Your hosted participant’s first days at school are likely to be confusing and overwhelming, so please plan to ensure they are not left alone to cope and make sure to ask A LOT of questions as many students may struggle in their first days/weeks to even know what questions to ask you or culturally it may be difficult for a student to ask for help.
Meeting People at School
If your hosted participant is the only child living at home, it is helpful to find someone in the same high school class to explain school routines and facilitate introductions to other teenagers. Consider reaching out to neighbors or even recent graduates to help make some introductions. AFS Returnees can be very helpful and understanding, given their own AFS experience. Your AFS Liaison is available to help you in identifying returnees and other means of support for your participant at school.
Participating in clubs, activities, volunteer activities, and sports are all tremendous ways for your AFS student to meet other students as there is likely to be some common interests among the other club or team members. If you are concerned about transportation to/from sports and other activities for your hosted student, chat with the coach to see if there are any team members who live near you that could help bring your student home on occasion or families with whom you could start a carpool.
Success & Connection at School
Outside of your home, your hosted participant will spend the majority of their time at school. Because of its importance in the continuation of their education, school is a very significant part of the AFS experience. If any question arises about your participant’s curriculum, particularly if it involves their education at home, please refer the matter to your local AFS Volunteer or liaison.
Please be advised that AFS is an academic program and hosted participants are required to attend school, complete assignments, and abide by all school policies. While AFS Participants are not required to maintain a specific grade point average (unless required by their host school), every AFS Participant should be prepared to make an honest effort in school, even if they have already graduated in their home country. They must attend school regularly, complete all assignments, and participate in class.
It is also very important that you and your host student discuss things like class participation, homework, and on-time arrival to class.
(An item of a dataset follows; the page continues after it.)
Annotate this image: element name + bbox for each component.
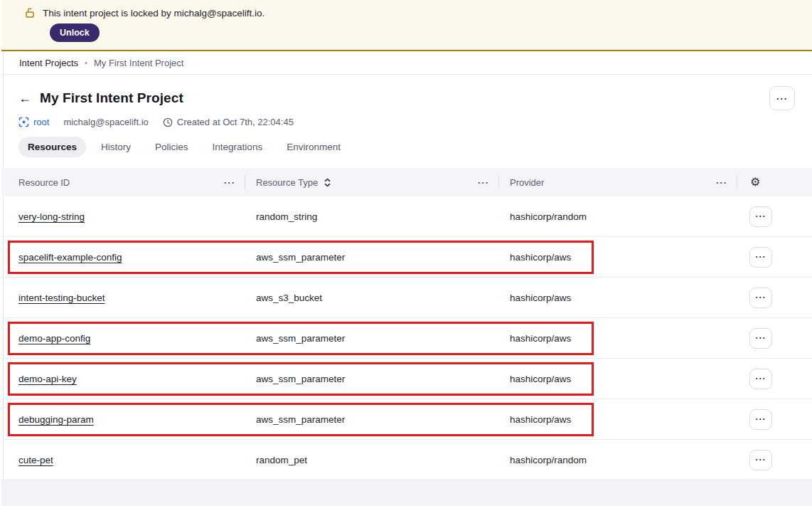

Many students may be accustomed to a lecture-style classroom in their home country so raising their hand, speaking out in class, and asking teachers for help will all be new behaviors for them to grow into. Helping them understand the American expectation very early in the process will help them adjust to their U.S. school sooner.
Host families are asked to please contact their liaison should they find that their hosted participant is having any problems at school, or if the school expresses any concerns. Your liaison’s efforts in support of the hosted participant, your family, and the school are what set AFS apart from many other organizations, so please keep your liaison apprised of any situation which may be cause for concern.
Experienced Host Family Advice: Getting and keeping them busy in good, healthy ways is important and helps keep their minds off what they’re missing at home. Get them involved in school or outside activities, especially early in the year, even if it means some extra effort for you regarding transportation.